Message d'avertissement

Attention : cette page est tirée de nos archives. Il se pourrait que notre site Internet contienne des informations plus récentes sur ce sujet. Pour le savoir, utilisez notre moteur de recherche.

Un article d’opinion du président national du SCFP, Paul Moist

Cette fin de semaine, on a vu le premier ministre Stephen Harper faire visiter le Canada au président des Philippines, Benigno Aquino. Le gouvernement a parlé d’une occasion d’explorer un éventuel accord de libre-échange canado-philippin, mais il s’agissait bien plus d’une manœuvre cynique (mais si typique de son gouvernement) en vue de courtiser l’électorat d’origine philippine dans quelques villes clés.

M. Harper s’est pavané, faisant copain-copain avec le président Aquino, sans qu’il ne soit jamais question du sort terrible que réserve leurs deux pays aux travailleurs philippins œuvrant aux Philippines comme au Canada.

Dans le déluge d’éloges qu’ont lancés le premier ministre et ses députés conservateurs à la tête du président Aquino, aucune mention n’a été faite de la répression sauvage des syndicats aux Philippines. On n’a pas entendu les noms de Randy Vegas et de Raul Composano.

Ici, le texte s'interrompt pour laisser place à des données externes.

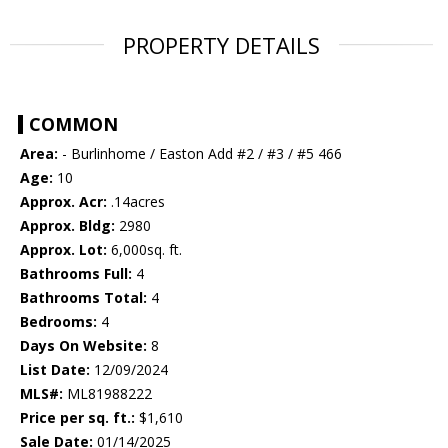
PROPERTY DETAILS
COMMON
Area:
- Burlinhome / Easton Add #2 / #3 / #5 466
Age:
10
Approx. Acr:
.14acres
Approx. Bldg:
2980
Approx. Lot:
6,000sq. ft.
Bathrooms Full:
4
Bathrooms Total:
4
Bedrooms:
4
Days On Website:
8
List Date:
12/09/2024
MLS#:
ML81988222
Price per sq. ft.:
$1,610
Sale Date:
01/14/2025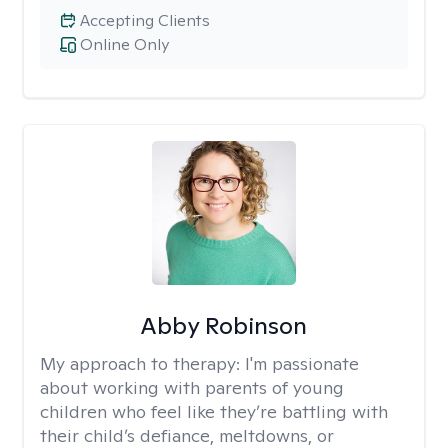
Accepting Clients
Online Only
Abby Robinson
My approach to therapy:
I'm passionate
about working with parents of young
children who feel like they’re battling with
their child’s defiance, meltdowns, or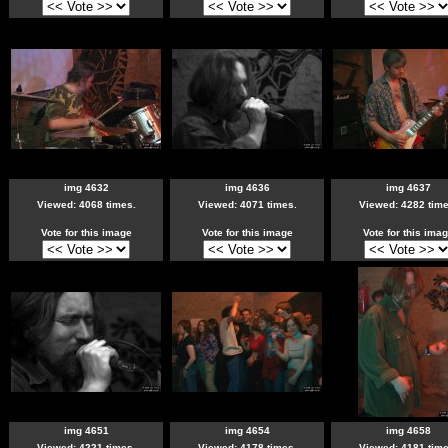
img 4632
img 4636
img 4637
Viewed: 4068 times.
Viewed: 4071 times.
Viewed: 4282 time
Vote for this image
Vote for this image
Vote for this ima
img 4651
img 4654
img 4658
Viewed: 4221 times.
Viewed: 4178 times.
Viewed: 4181 time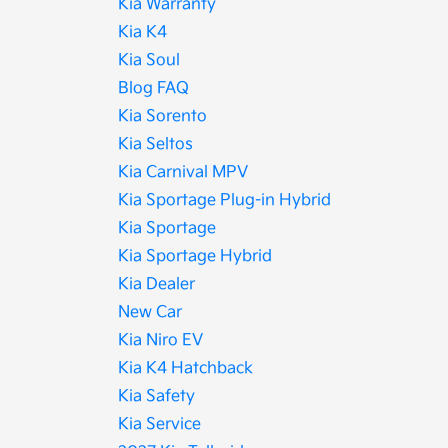
Kia Warranty
Kia K4
Kia Soul
Blog FAQ
Kia Sorento
Kia Seltos
Kia Carnival MPV
Kia Sportage Plug-in Hybrid
Kia Sportage
Kia Sportage Hybrid
Kia Dealer
New Car
Kia Niro EV
Kia K4 Hatchback
Kia Safety
Kia Service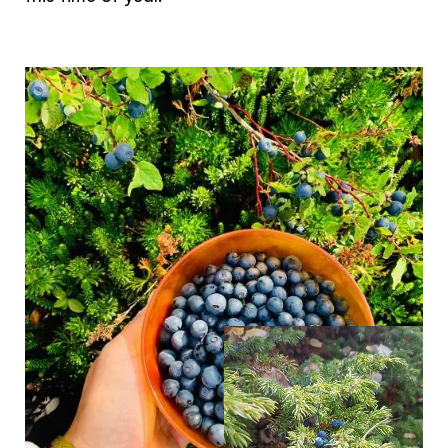
The Yukon
Traveller Quiz
You know what you like. We know the
Yukon. Let’s work together.
It's not a crystal ball, but this quiz will give you
the answers you're looking for. Get
personalized information that'll make your trip
extra magical.
TAKE THE QUIZ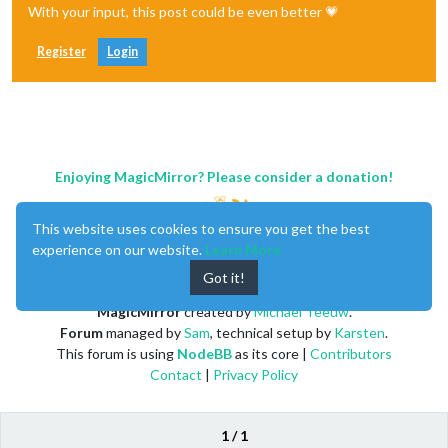
With your input, this post could be even better 💗
Register
Login
Enjoying MagicMirror? Please consider a donation!
This website uses cookies to ensure you get the best
experience on our website.
Learn More
Got it!
MagicMirror
created by
Michael Teeuw
.
Forum
managed by
Sam
, technical setup by
Karsten
.
This forum is using
NodeBB
as its core |
Contributors
Contact
|
Privacy Policy
1 / 1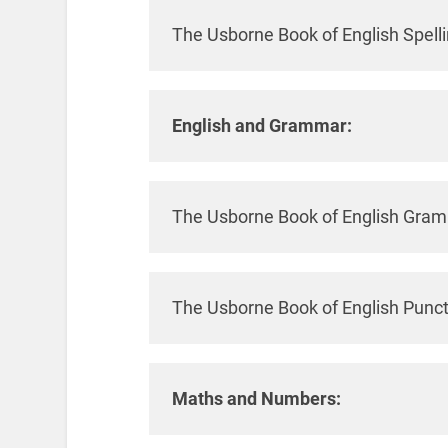
The Usborne Book of English Spell
English and Grammar:
The Usborne Book of English Gra
The Usborne Book of English Punc
Maths and Numbers: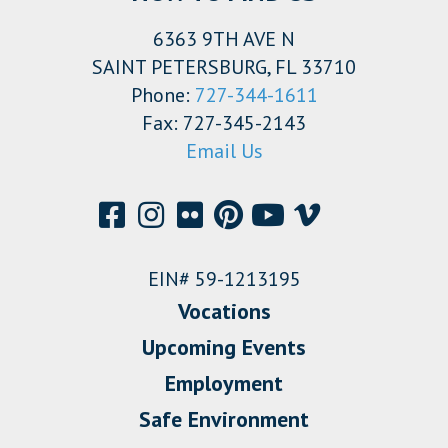
6363 9TH AVE N
SAINT PETERSBURG, FL 33710
Phone:
727-344-1611
Fax: 727-345-2143
Email Us
EIN# 59-1213195
Vocations
Upcoming Events
Employment
Safe Environment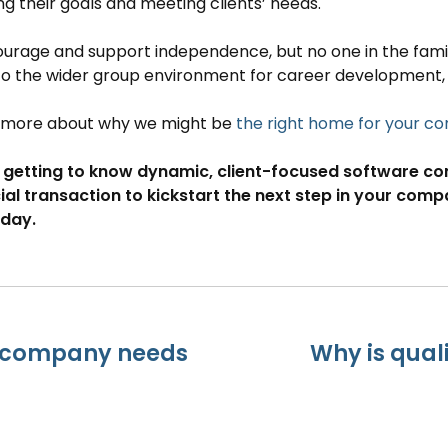
g their goals and meeting clients’ needs.
rage and support independence, but no one in the family
to the wider group environment for career development,
t more about why we might be
the right home for your 
 getting to know dynamic, client-focused software comp
ial transaction to kickstart the next step in your com
day.
e company needs
Why is qual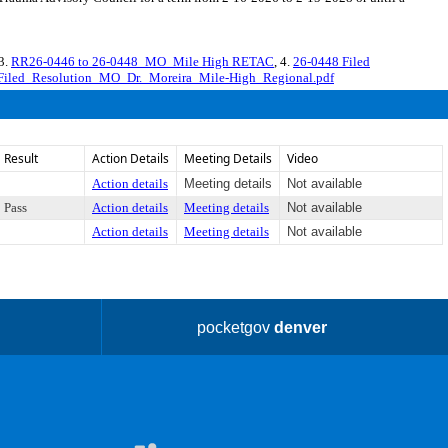
 3.
RR26-0446 to 26-0448_MO_Mile High RETAC
, 4.
26-0448 Filed
Filed_Resolution_MO_Dr._Moreira_Mile-High_Regional.pdf
Result
Action Details
Meeting Details
Video
Action details
Meeting details
Not available
Pass
Action details
Meeting details
Not available
Action details
Meeting details
Not available
pocketgov
denver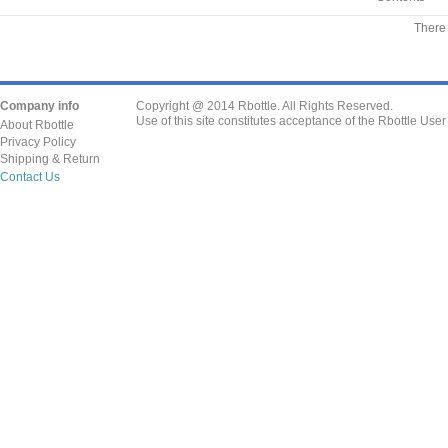
There 
Company info
Copyright @ 2014 Rbottle. All Rights Reserved.
Use of this site constitutes acceptance of the Rbottle Use
About Rbottle
Privacy Policy
Shipping & Return
Contact Us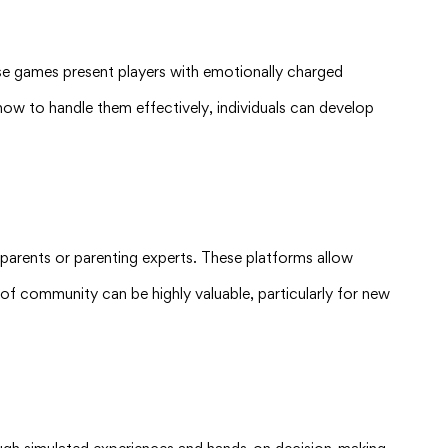
ese games present players with emotionally charged
how to handle them effectively, individuals can develop
parents or parenting experts. These platforms allow
e of community can be highly valuable, particularly for new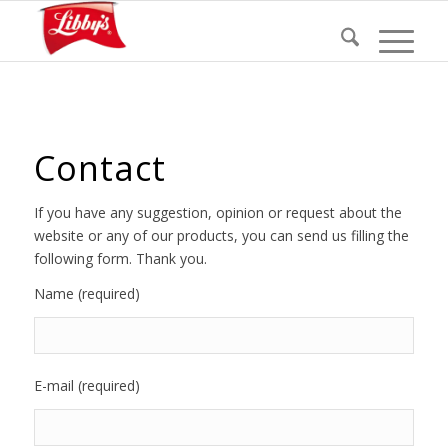
Contact
If you have any suggestion, opinion or request about the
website or any of our products, you can send us filling the
following form. Thank you.
Name (required)
E-mail (required)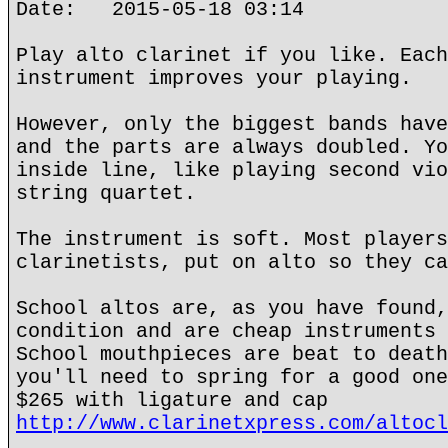
Date: 2015-05-18 03:14
Play alto clarinet if you like. Each
instrument improves your playing.
However, only the biggest bands have
and the parts are always doubled. Yo
inside line, like playing second vio
string quartet.
The instrument is soft. Most players
clarinetists, put on alto so they ca
School altos are, as you have found,
condition and are cheap instruments 
School mouthpieces are beat to death
you'll need to spring for a good one
$265 with ligature and cap
http://www.clarinetxpress.com/altocl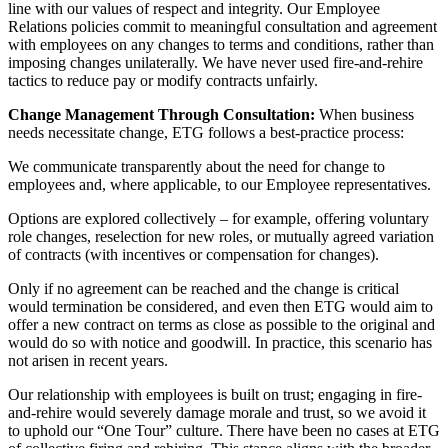
line with our values of respect and integrity. Our Employee
Relations policies commit to meaningful consultation and agreement
with employees on any changes to terms and conditions, rather than
imposing changes unilaterally. We have never used fire-and-rehire
tactics to reduce pay or modify contracts unfairly.
Change Management Through Consultation:
When business
needs necessitate change, ETG follows a best-practice process:
We communicate transparently about the need for change to
employees and, where applicable, to our Employee representatives.
Options are explored collectively – for example, offering voluntary
role changes, reselection for new roles, or mutually agreed variation
of contracts (with incentives or compensation for changes).
Only if no agreement can be reached and the change is critical
would termination be considered, and even then ETG would aim to
offer a new contract on terms as close as possible to the original and
would do so with notice and goodwill. In practice, this scenario has
not arisen in recent years.
Our relationship with employees is built on trust; engaging in fire-
and-rehire would severely damage morale and trust, so we avoid it
to uphold our “One Tour” culture. There have been no cases at ETG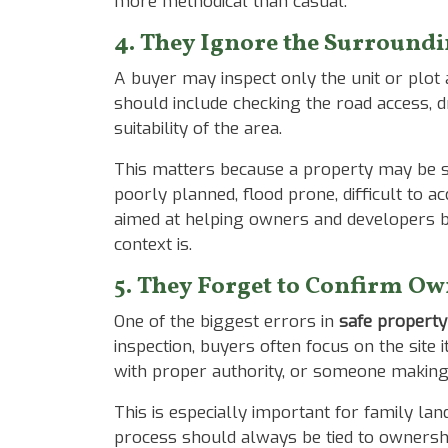
more methodical than casual.
4. They Ignore the Surround
A buyer may inspect only the unit or plot
should include checking the road access, d
suitability of the area.
This matters because a property may be st
poorly planned, flood prone, difficult to a
aimed at helping owners and developers b
context is.
5. They Forget to Confirm Ow
One of the biggest errors in
safe property
inspection, buyers often focus on the site 
with proper authority, or someone making
This is especially important for family la
process should always be tied to ownership 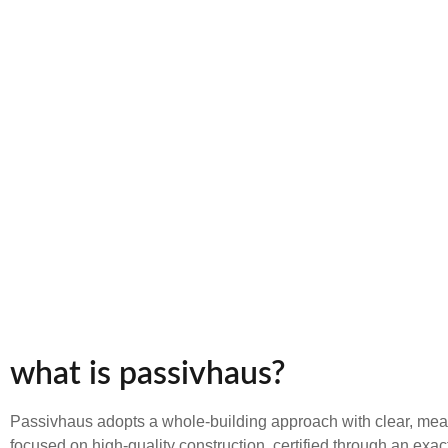
what is passivhaus?
Passivhaus adopts a whole-building approach with clear, mea
focused on high-quality construction, certified through an exac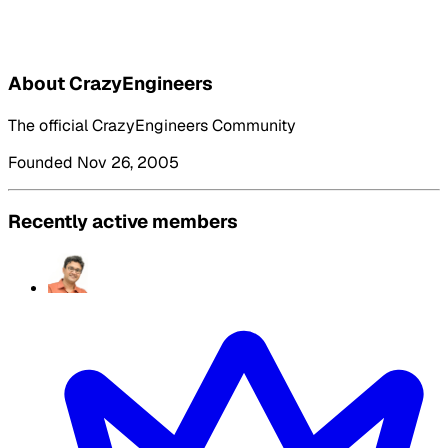
About CrazyEngineers
The official CrazyEngineers Community
Founded Nov 26, 2005
Recently active members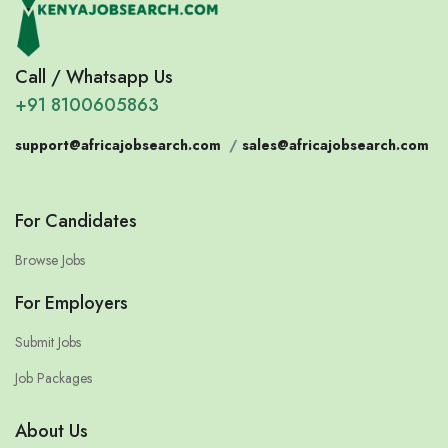
Call / Whatsapp Us
+91 8100605863
support@africajobsearch.com
/
sales@africajobsearch.com
For Candidates
Browse Jobs
For Employers
Submit Jobs
Job Packages
About Us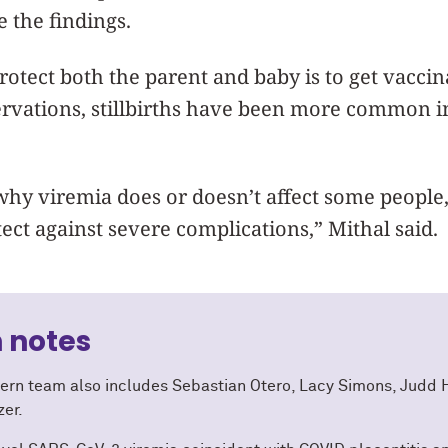
e the findings.
rotect both the parent and baby is to get vaccin
servations, stillbirths have been more common 
hy viremia does or doesn’t affect some people,
ect against severe complications,” Mithal said.
 notes
ern team also includes Sebastian Otero, Lacy Simons, Judd H
zer.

MM. Vegas et Camposano sont des syndicalistes œuvrant pour COURAGE, la Confédération pour l’unité, la reconnaissance et l’avancement des employés gouvernementaux, la plus grande confédération syndicale des Philippines. COURAGE dénonce publiquement la corruption du gouvernement et la privatisation des services publics que mène Aquino. En décembre 2012, le gouvernement Aquino a enlevé et séquestré ces deux messieurs, qui croupissent en prison depuis.

Vegas et Camposano, « les deux courageux », ont été incarcérés pour leur participation au conflit de travail entre la Metro Manila Development Authority et ses syndiqués représentés par COURAGE. Leur cas, comme celui de 400 autres prisonniers politiques, illustre la répression et l’injustice à laquelle font face les syndicalistes aux Philippines.

Le Syndicat canadien de la fonction publique, un allié international de COURAGE, a exhorté maintes fois le gouvernement conservateur à condamner le non-respect des droits des syndicats et des travailleurs philippins, appels auxquels le gouvernement fait la sourde oreille.

On ne s’en étonnera guère. Premièrement, toute forme de critique, aussi justifiée soit-elle, nuirait à la signature d’un accord de libre-échange, l’obsession numéro un des Conservateurs. Comme on l’a vu dans les autres accords qui mobilisent la machine conservatrice, ce ne sont pas des violations des droits de la personne, aussi flagrantes soient-elles, qui empêcheront la signature d’un accord.

Deuxièmement, le gouvernement conservateur de Stephen Harper n’irait pas menacer son approvisionnement en travailleurs étrangers temporaires à bas salaire, l’importation philippine la plus précieuse à ses yeux. D’autant plus que le président Aquino est un exportateur ultra-motivé.

Le gouvernement Aquino présente une feuille de route catastrophique en matière de protection des travailleurs migrants philippins. Les droits et le bien-être de ces travailleurs (on en compte des dizaines de milliers seulement au Canada) sont relégués au second plan… en étant généreux.

C’est ici que le gouvernement conservateur boucle la boucle. Grâce aux nouvelles règles qui limitent à moins de quatre ans le séjour des travailleurs étrangers temporaires au Canada, l’accession à la citoyenneté canadienne leur est pour ainsi dire interdite. Ainsi, notre pays continuera à profiter d’un apport constant en main-d’œuvre bon marché qui servira de bouc émissaire en période de difficultés économiques et qu’on pourra retourner chez elle quand bon nous semblera.

Des deux côtés du globe, les dés sont pipés contre les travailleurs. Au Canada, les accords d’exploitation du travail rendent ces travailleurs particulièrement vulnérables s’ils décident de défendre leurs droits. En effet, la loi les protège bien peu contre un employeur qui peut congédier ces « fauteurs de trouble » sans se faire taper sur les doigts, ceux-ci étant alors obligés de quitter le pays. Aux Philippines, le travailleur qui revendique ses droits risque de finir en prison, comme le démontre le cas des « deux courageux » et de 400 autres prisonniers politiques.

Les gens qui travaillent au Canada méritent mieux. Il faut accorder aux travailleurs migrants le statut de résident permanent, une voie d’accès à la citoyenneté et l’opportunité de se bâtir une vie meilleure chez nous entourés de leurs proches. Ils méritent le droit d’être respecté et de se défendre sans être menacé de représailles allant jusqu’à l’emprisonnement sommaire comme aux Philippines.

Ces revendications n’ont rien d’extravagant. On parle ici des fondements de la dignité. Honte au premier ministre Harper et au président Aquino, eux qui jugent leur prix trop élevé.